▶ _What is being asked_
Report every line of the records that includes the word "circolare".

┌─ Data for processing

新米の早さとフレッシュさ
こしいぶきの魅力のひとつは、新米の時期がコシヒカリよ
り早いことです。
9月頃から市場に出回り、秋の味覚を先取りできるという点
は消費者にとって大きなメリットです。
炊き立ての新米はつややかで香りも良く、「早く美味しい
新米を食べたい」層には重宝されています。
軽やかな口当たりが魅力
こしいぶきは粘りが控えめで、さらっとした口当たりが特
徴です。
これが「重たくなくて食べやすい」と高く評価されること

└─
┌─ Data for processing

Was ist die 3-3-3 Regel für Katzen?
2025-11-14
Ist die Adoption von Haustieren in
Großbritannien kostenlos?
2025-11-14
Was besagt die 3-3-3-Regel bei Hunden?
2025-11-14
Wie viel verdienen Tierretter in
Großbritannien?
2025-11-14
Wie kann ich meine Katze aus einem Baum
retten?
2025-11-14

└─
┌─ Data for processing

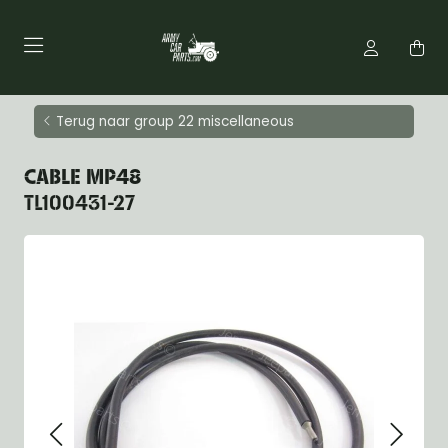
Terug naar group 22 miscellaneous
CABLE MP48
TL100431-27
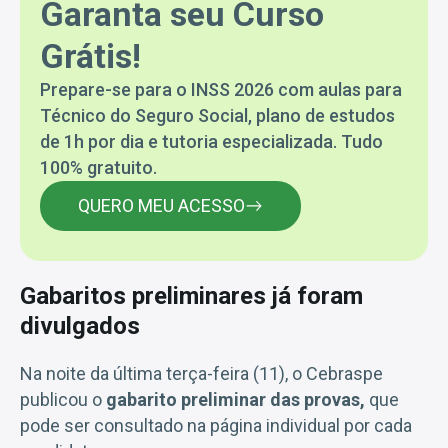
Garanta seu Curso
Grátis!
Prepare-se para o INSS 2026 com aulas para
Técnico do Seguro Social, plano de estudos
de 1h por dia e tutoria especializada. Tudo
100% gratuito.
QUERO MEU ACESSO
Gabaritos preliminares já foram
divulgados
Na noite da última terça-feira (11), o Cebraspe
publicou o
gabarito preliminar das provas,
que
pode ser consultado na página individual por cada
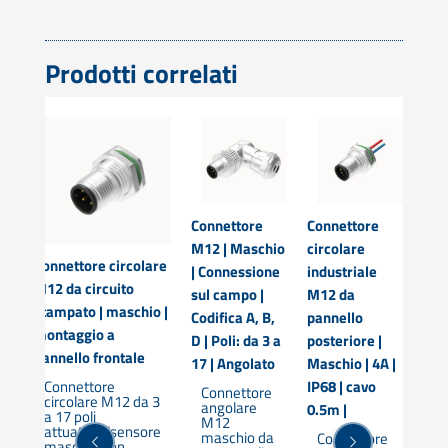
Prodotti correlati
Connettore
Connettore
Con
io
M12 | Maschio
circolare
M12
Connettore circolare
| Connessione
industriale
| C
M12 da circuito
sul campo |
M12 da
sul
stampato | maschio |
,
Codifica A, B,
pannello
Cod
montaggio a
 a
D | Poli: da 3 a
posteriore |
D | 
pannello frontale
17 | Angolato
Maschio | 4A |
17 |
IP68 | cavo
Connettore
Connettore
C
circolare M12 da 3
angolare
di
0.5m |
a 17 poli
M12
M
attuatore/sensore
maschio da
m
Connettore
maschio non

└─

▶ _Exercise output_
circolare
Connettore circolare
circolare M12 da 3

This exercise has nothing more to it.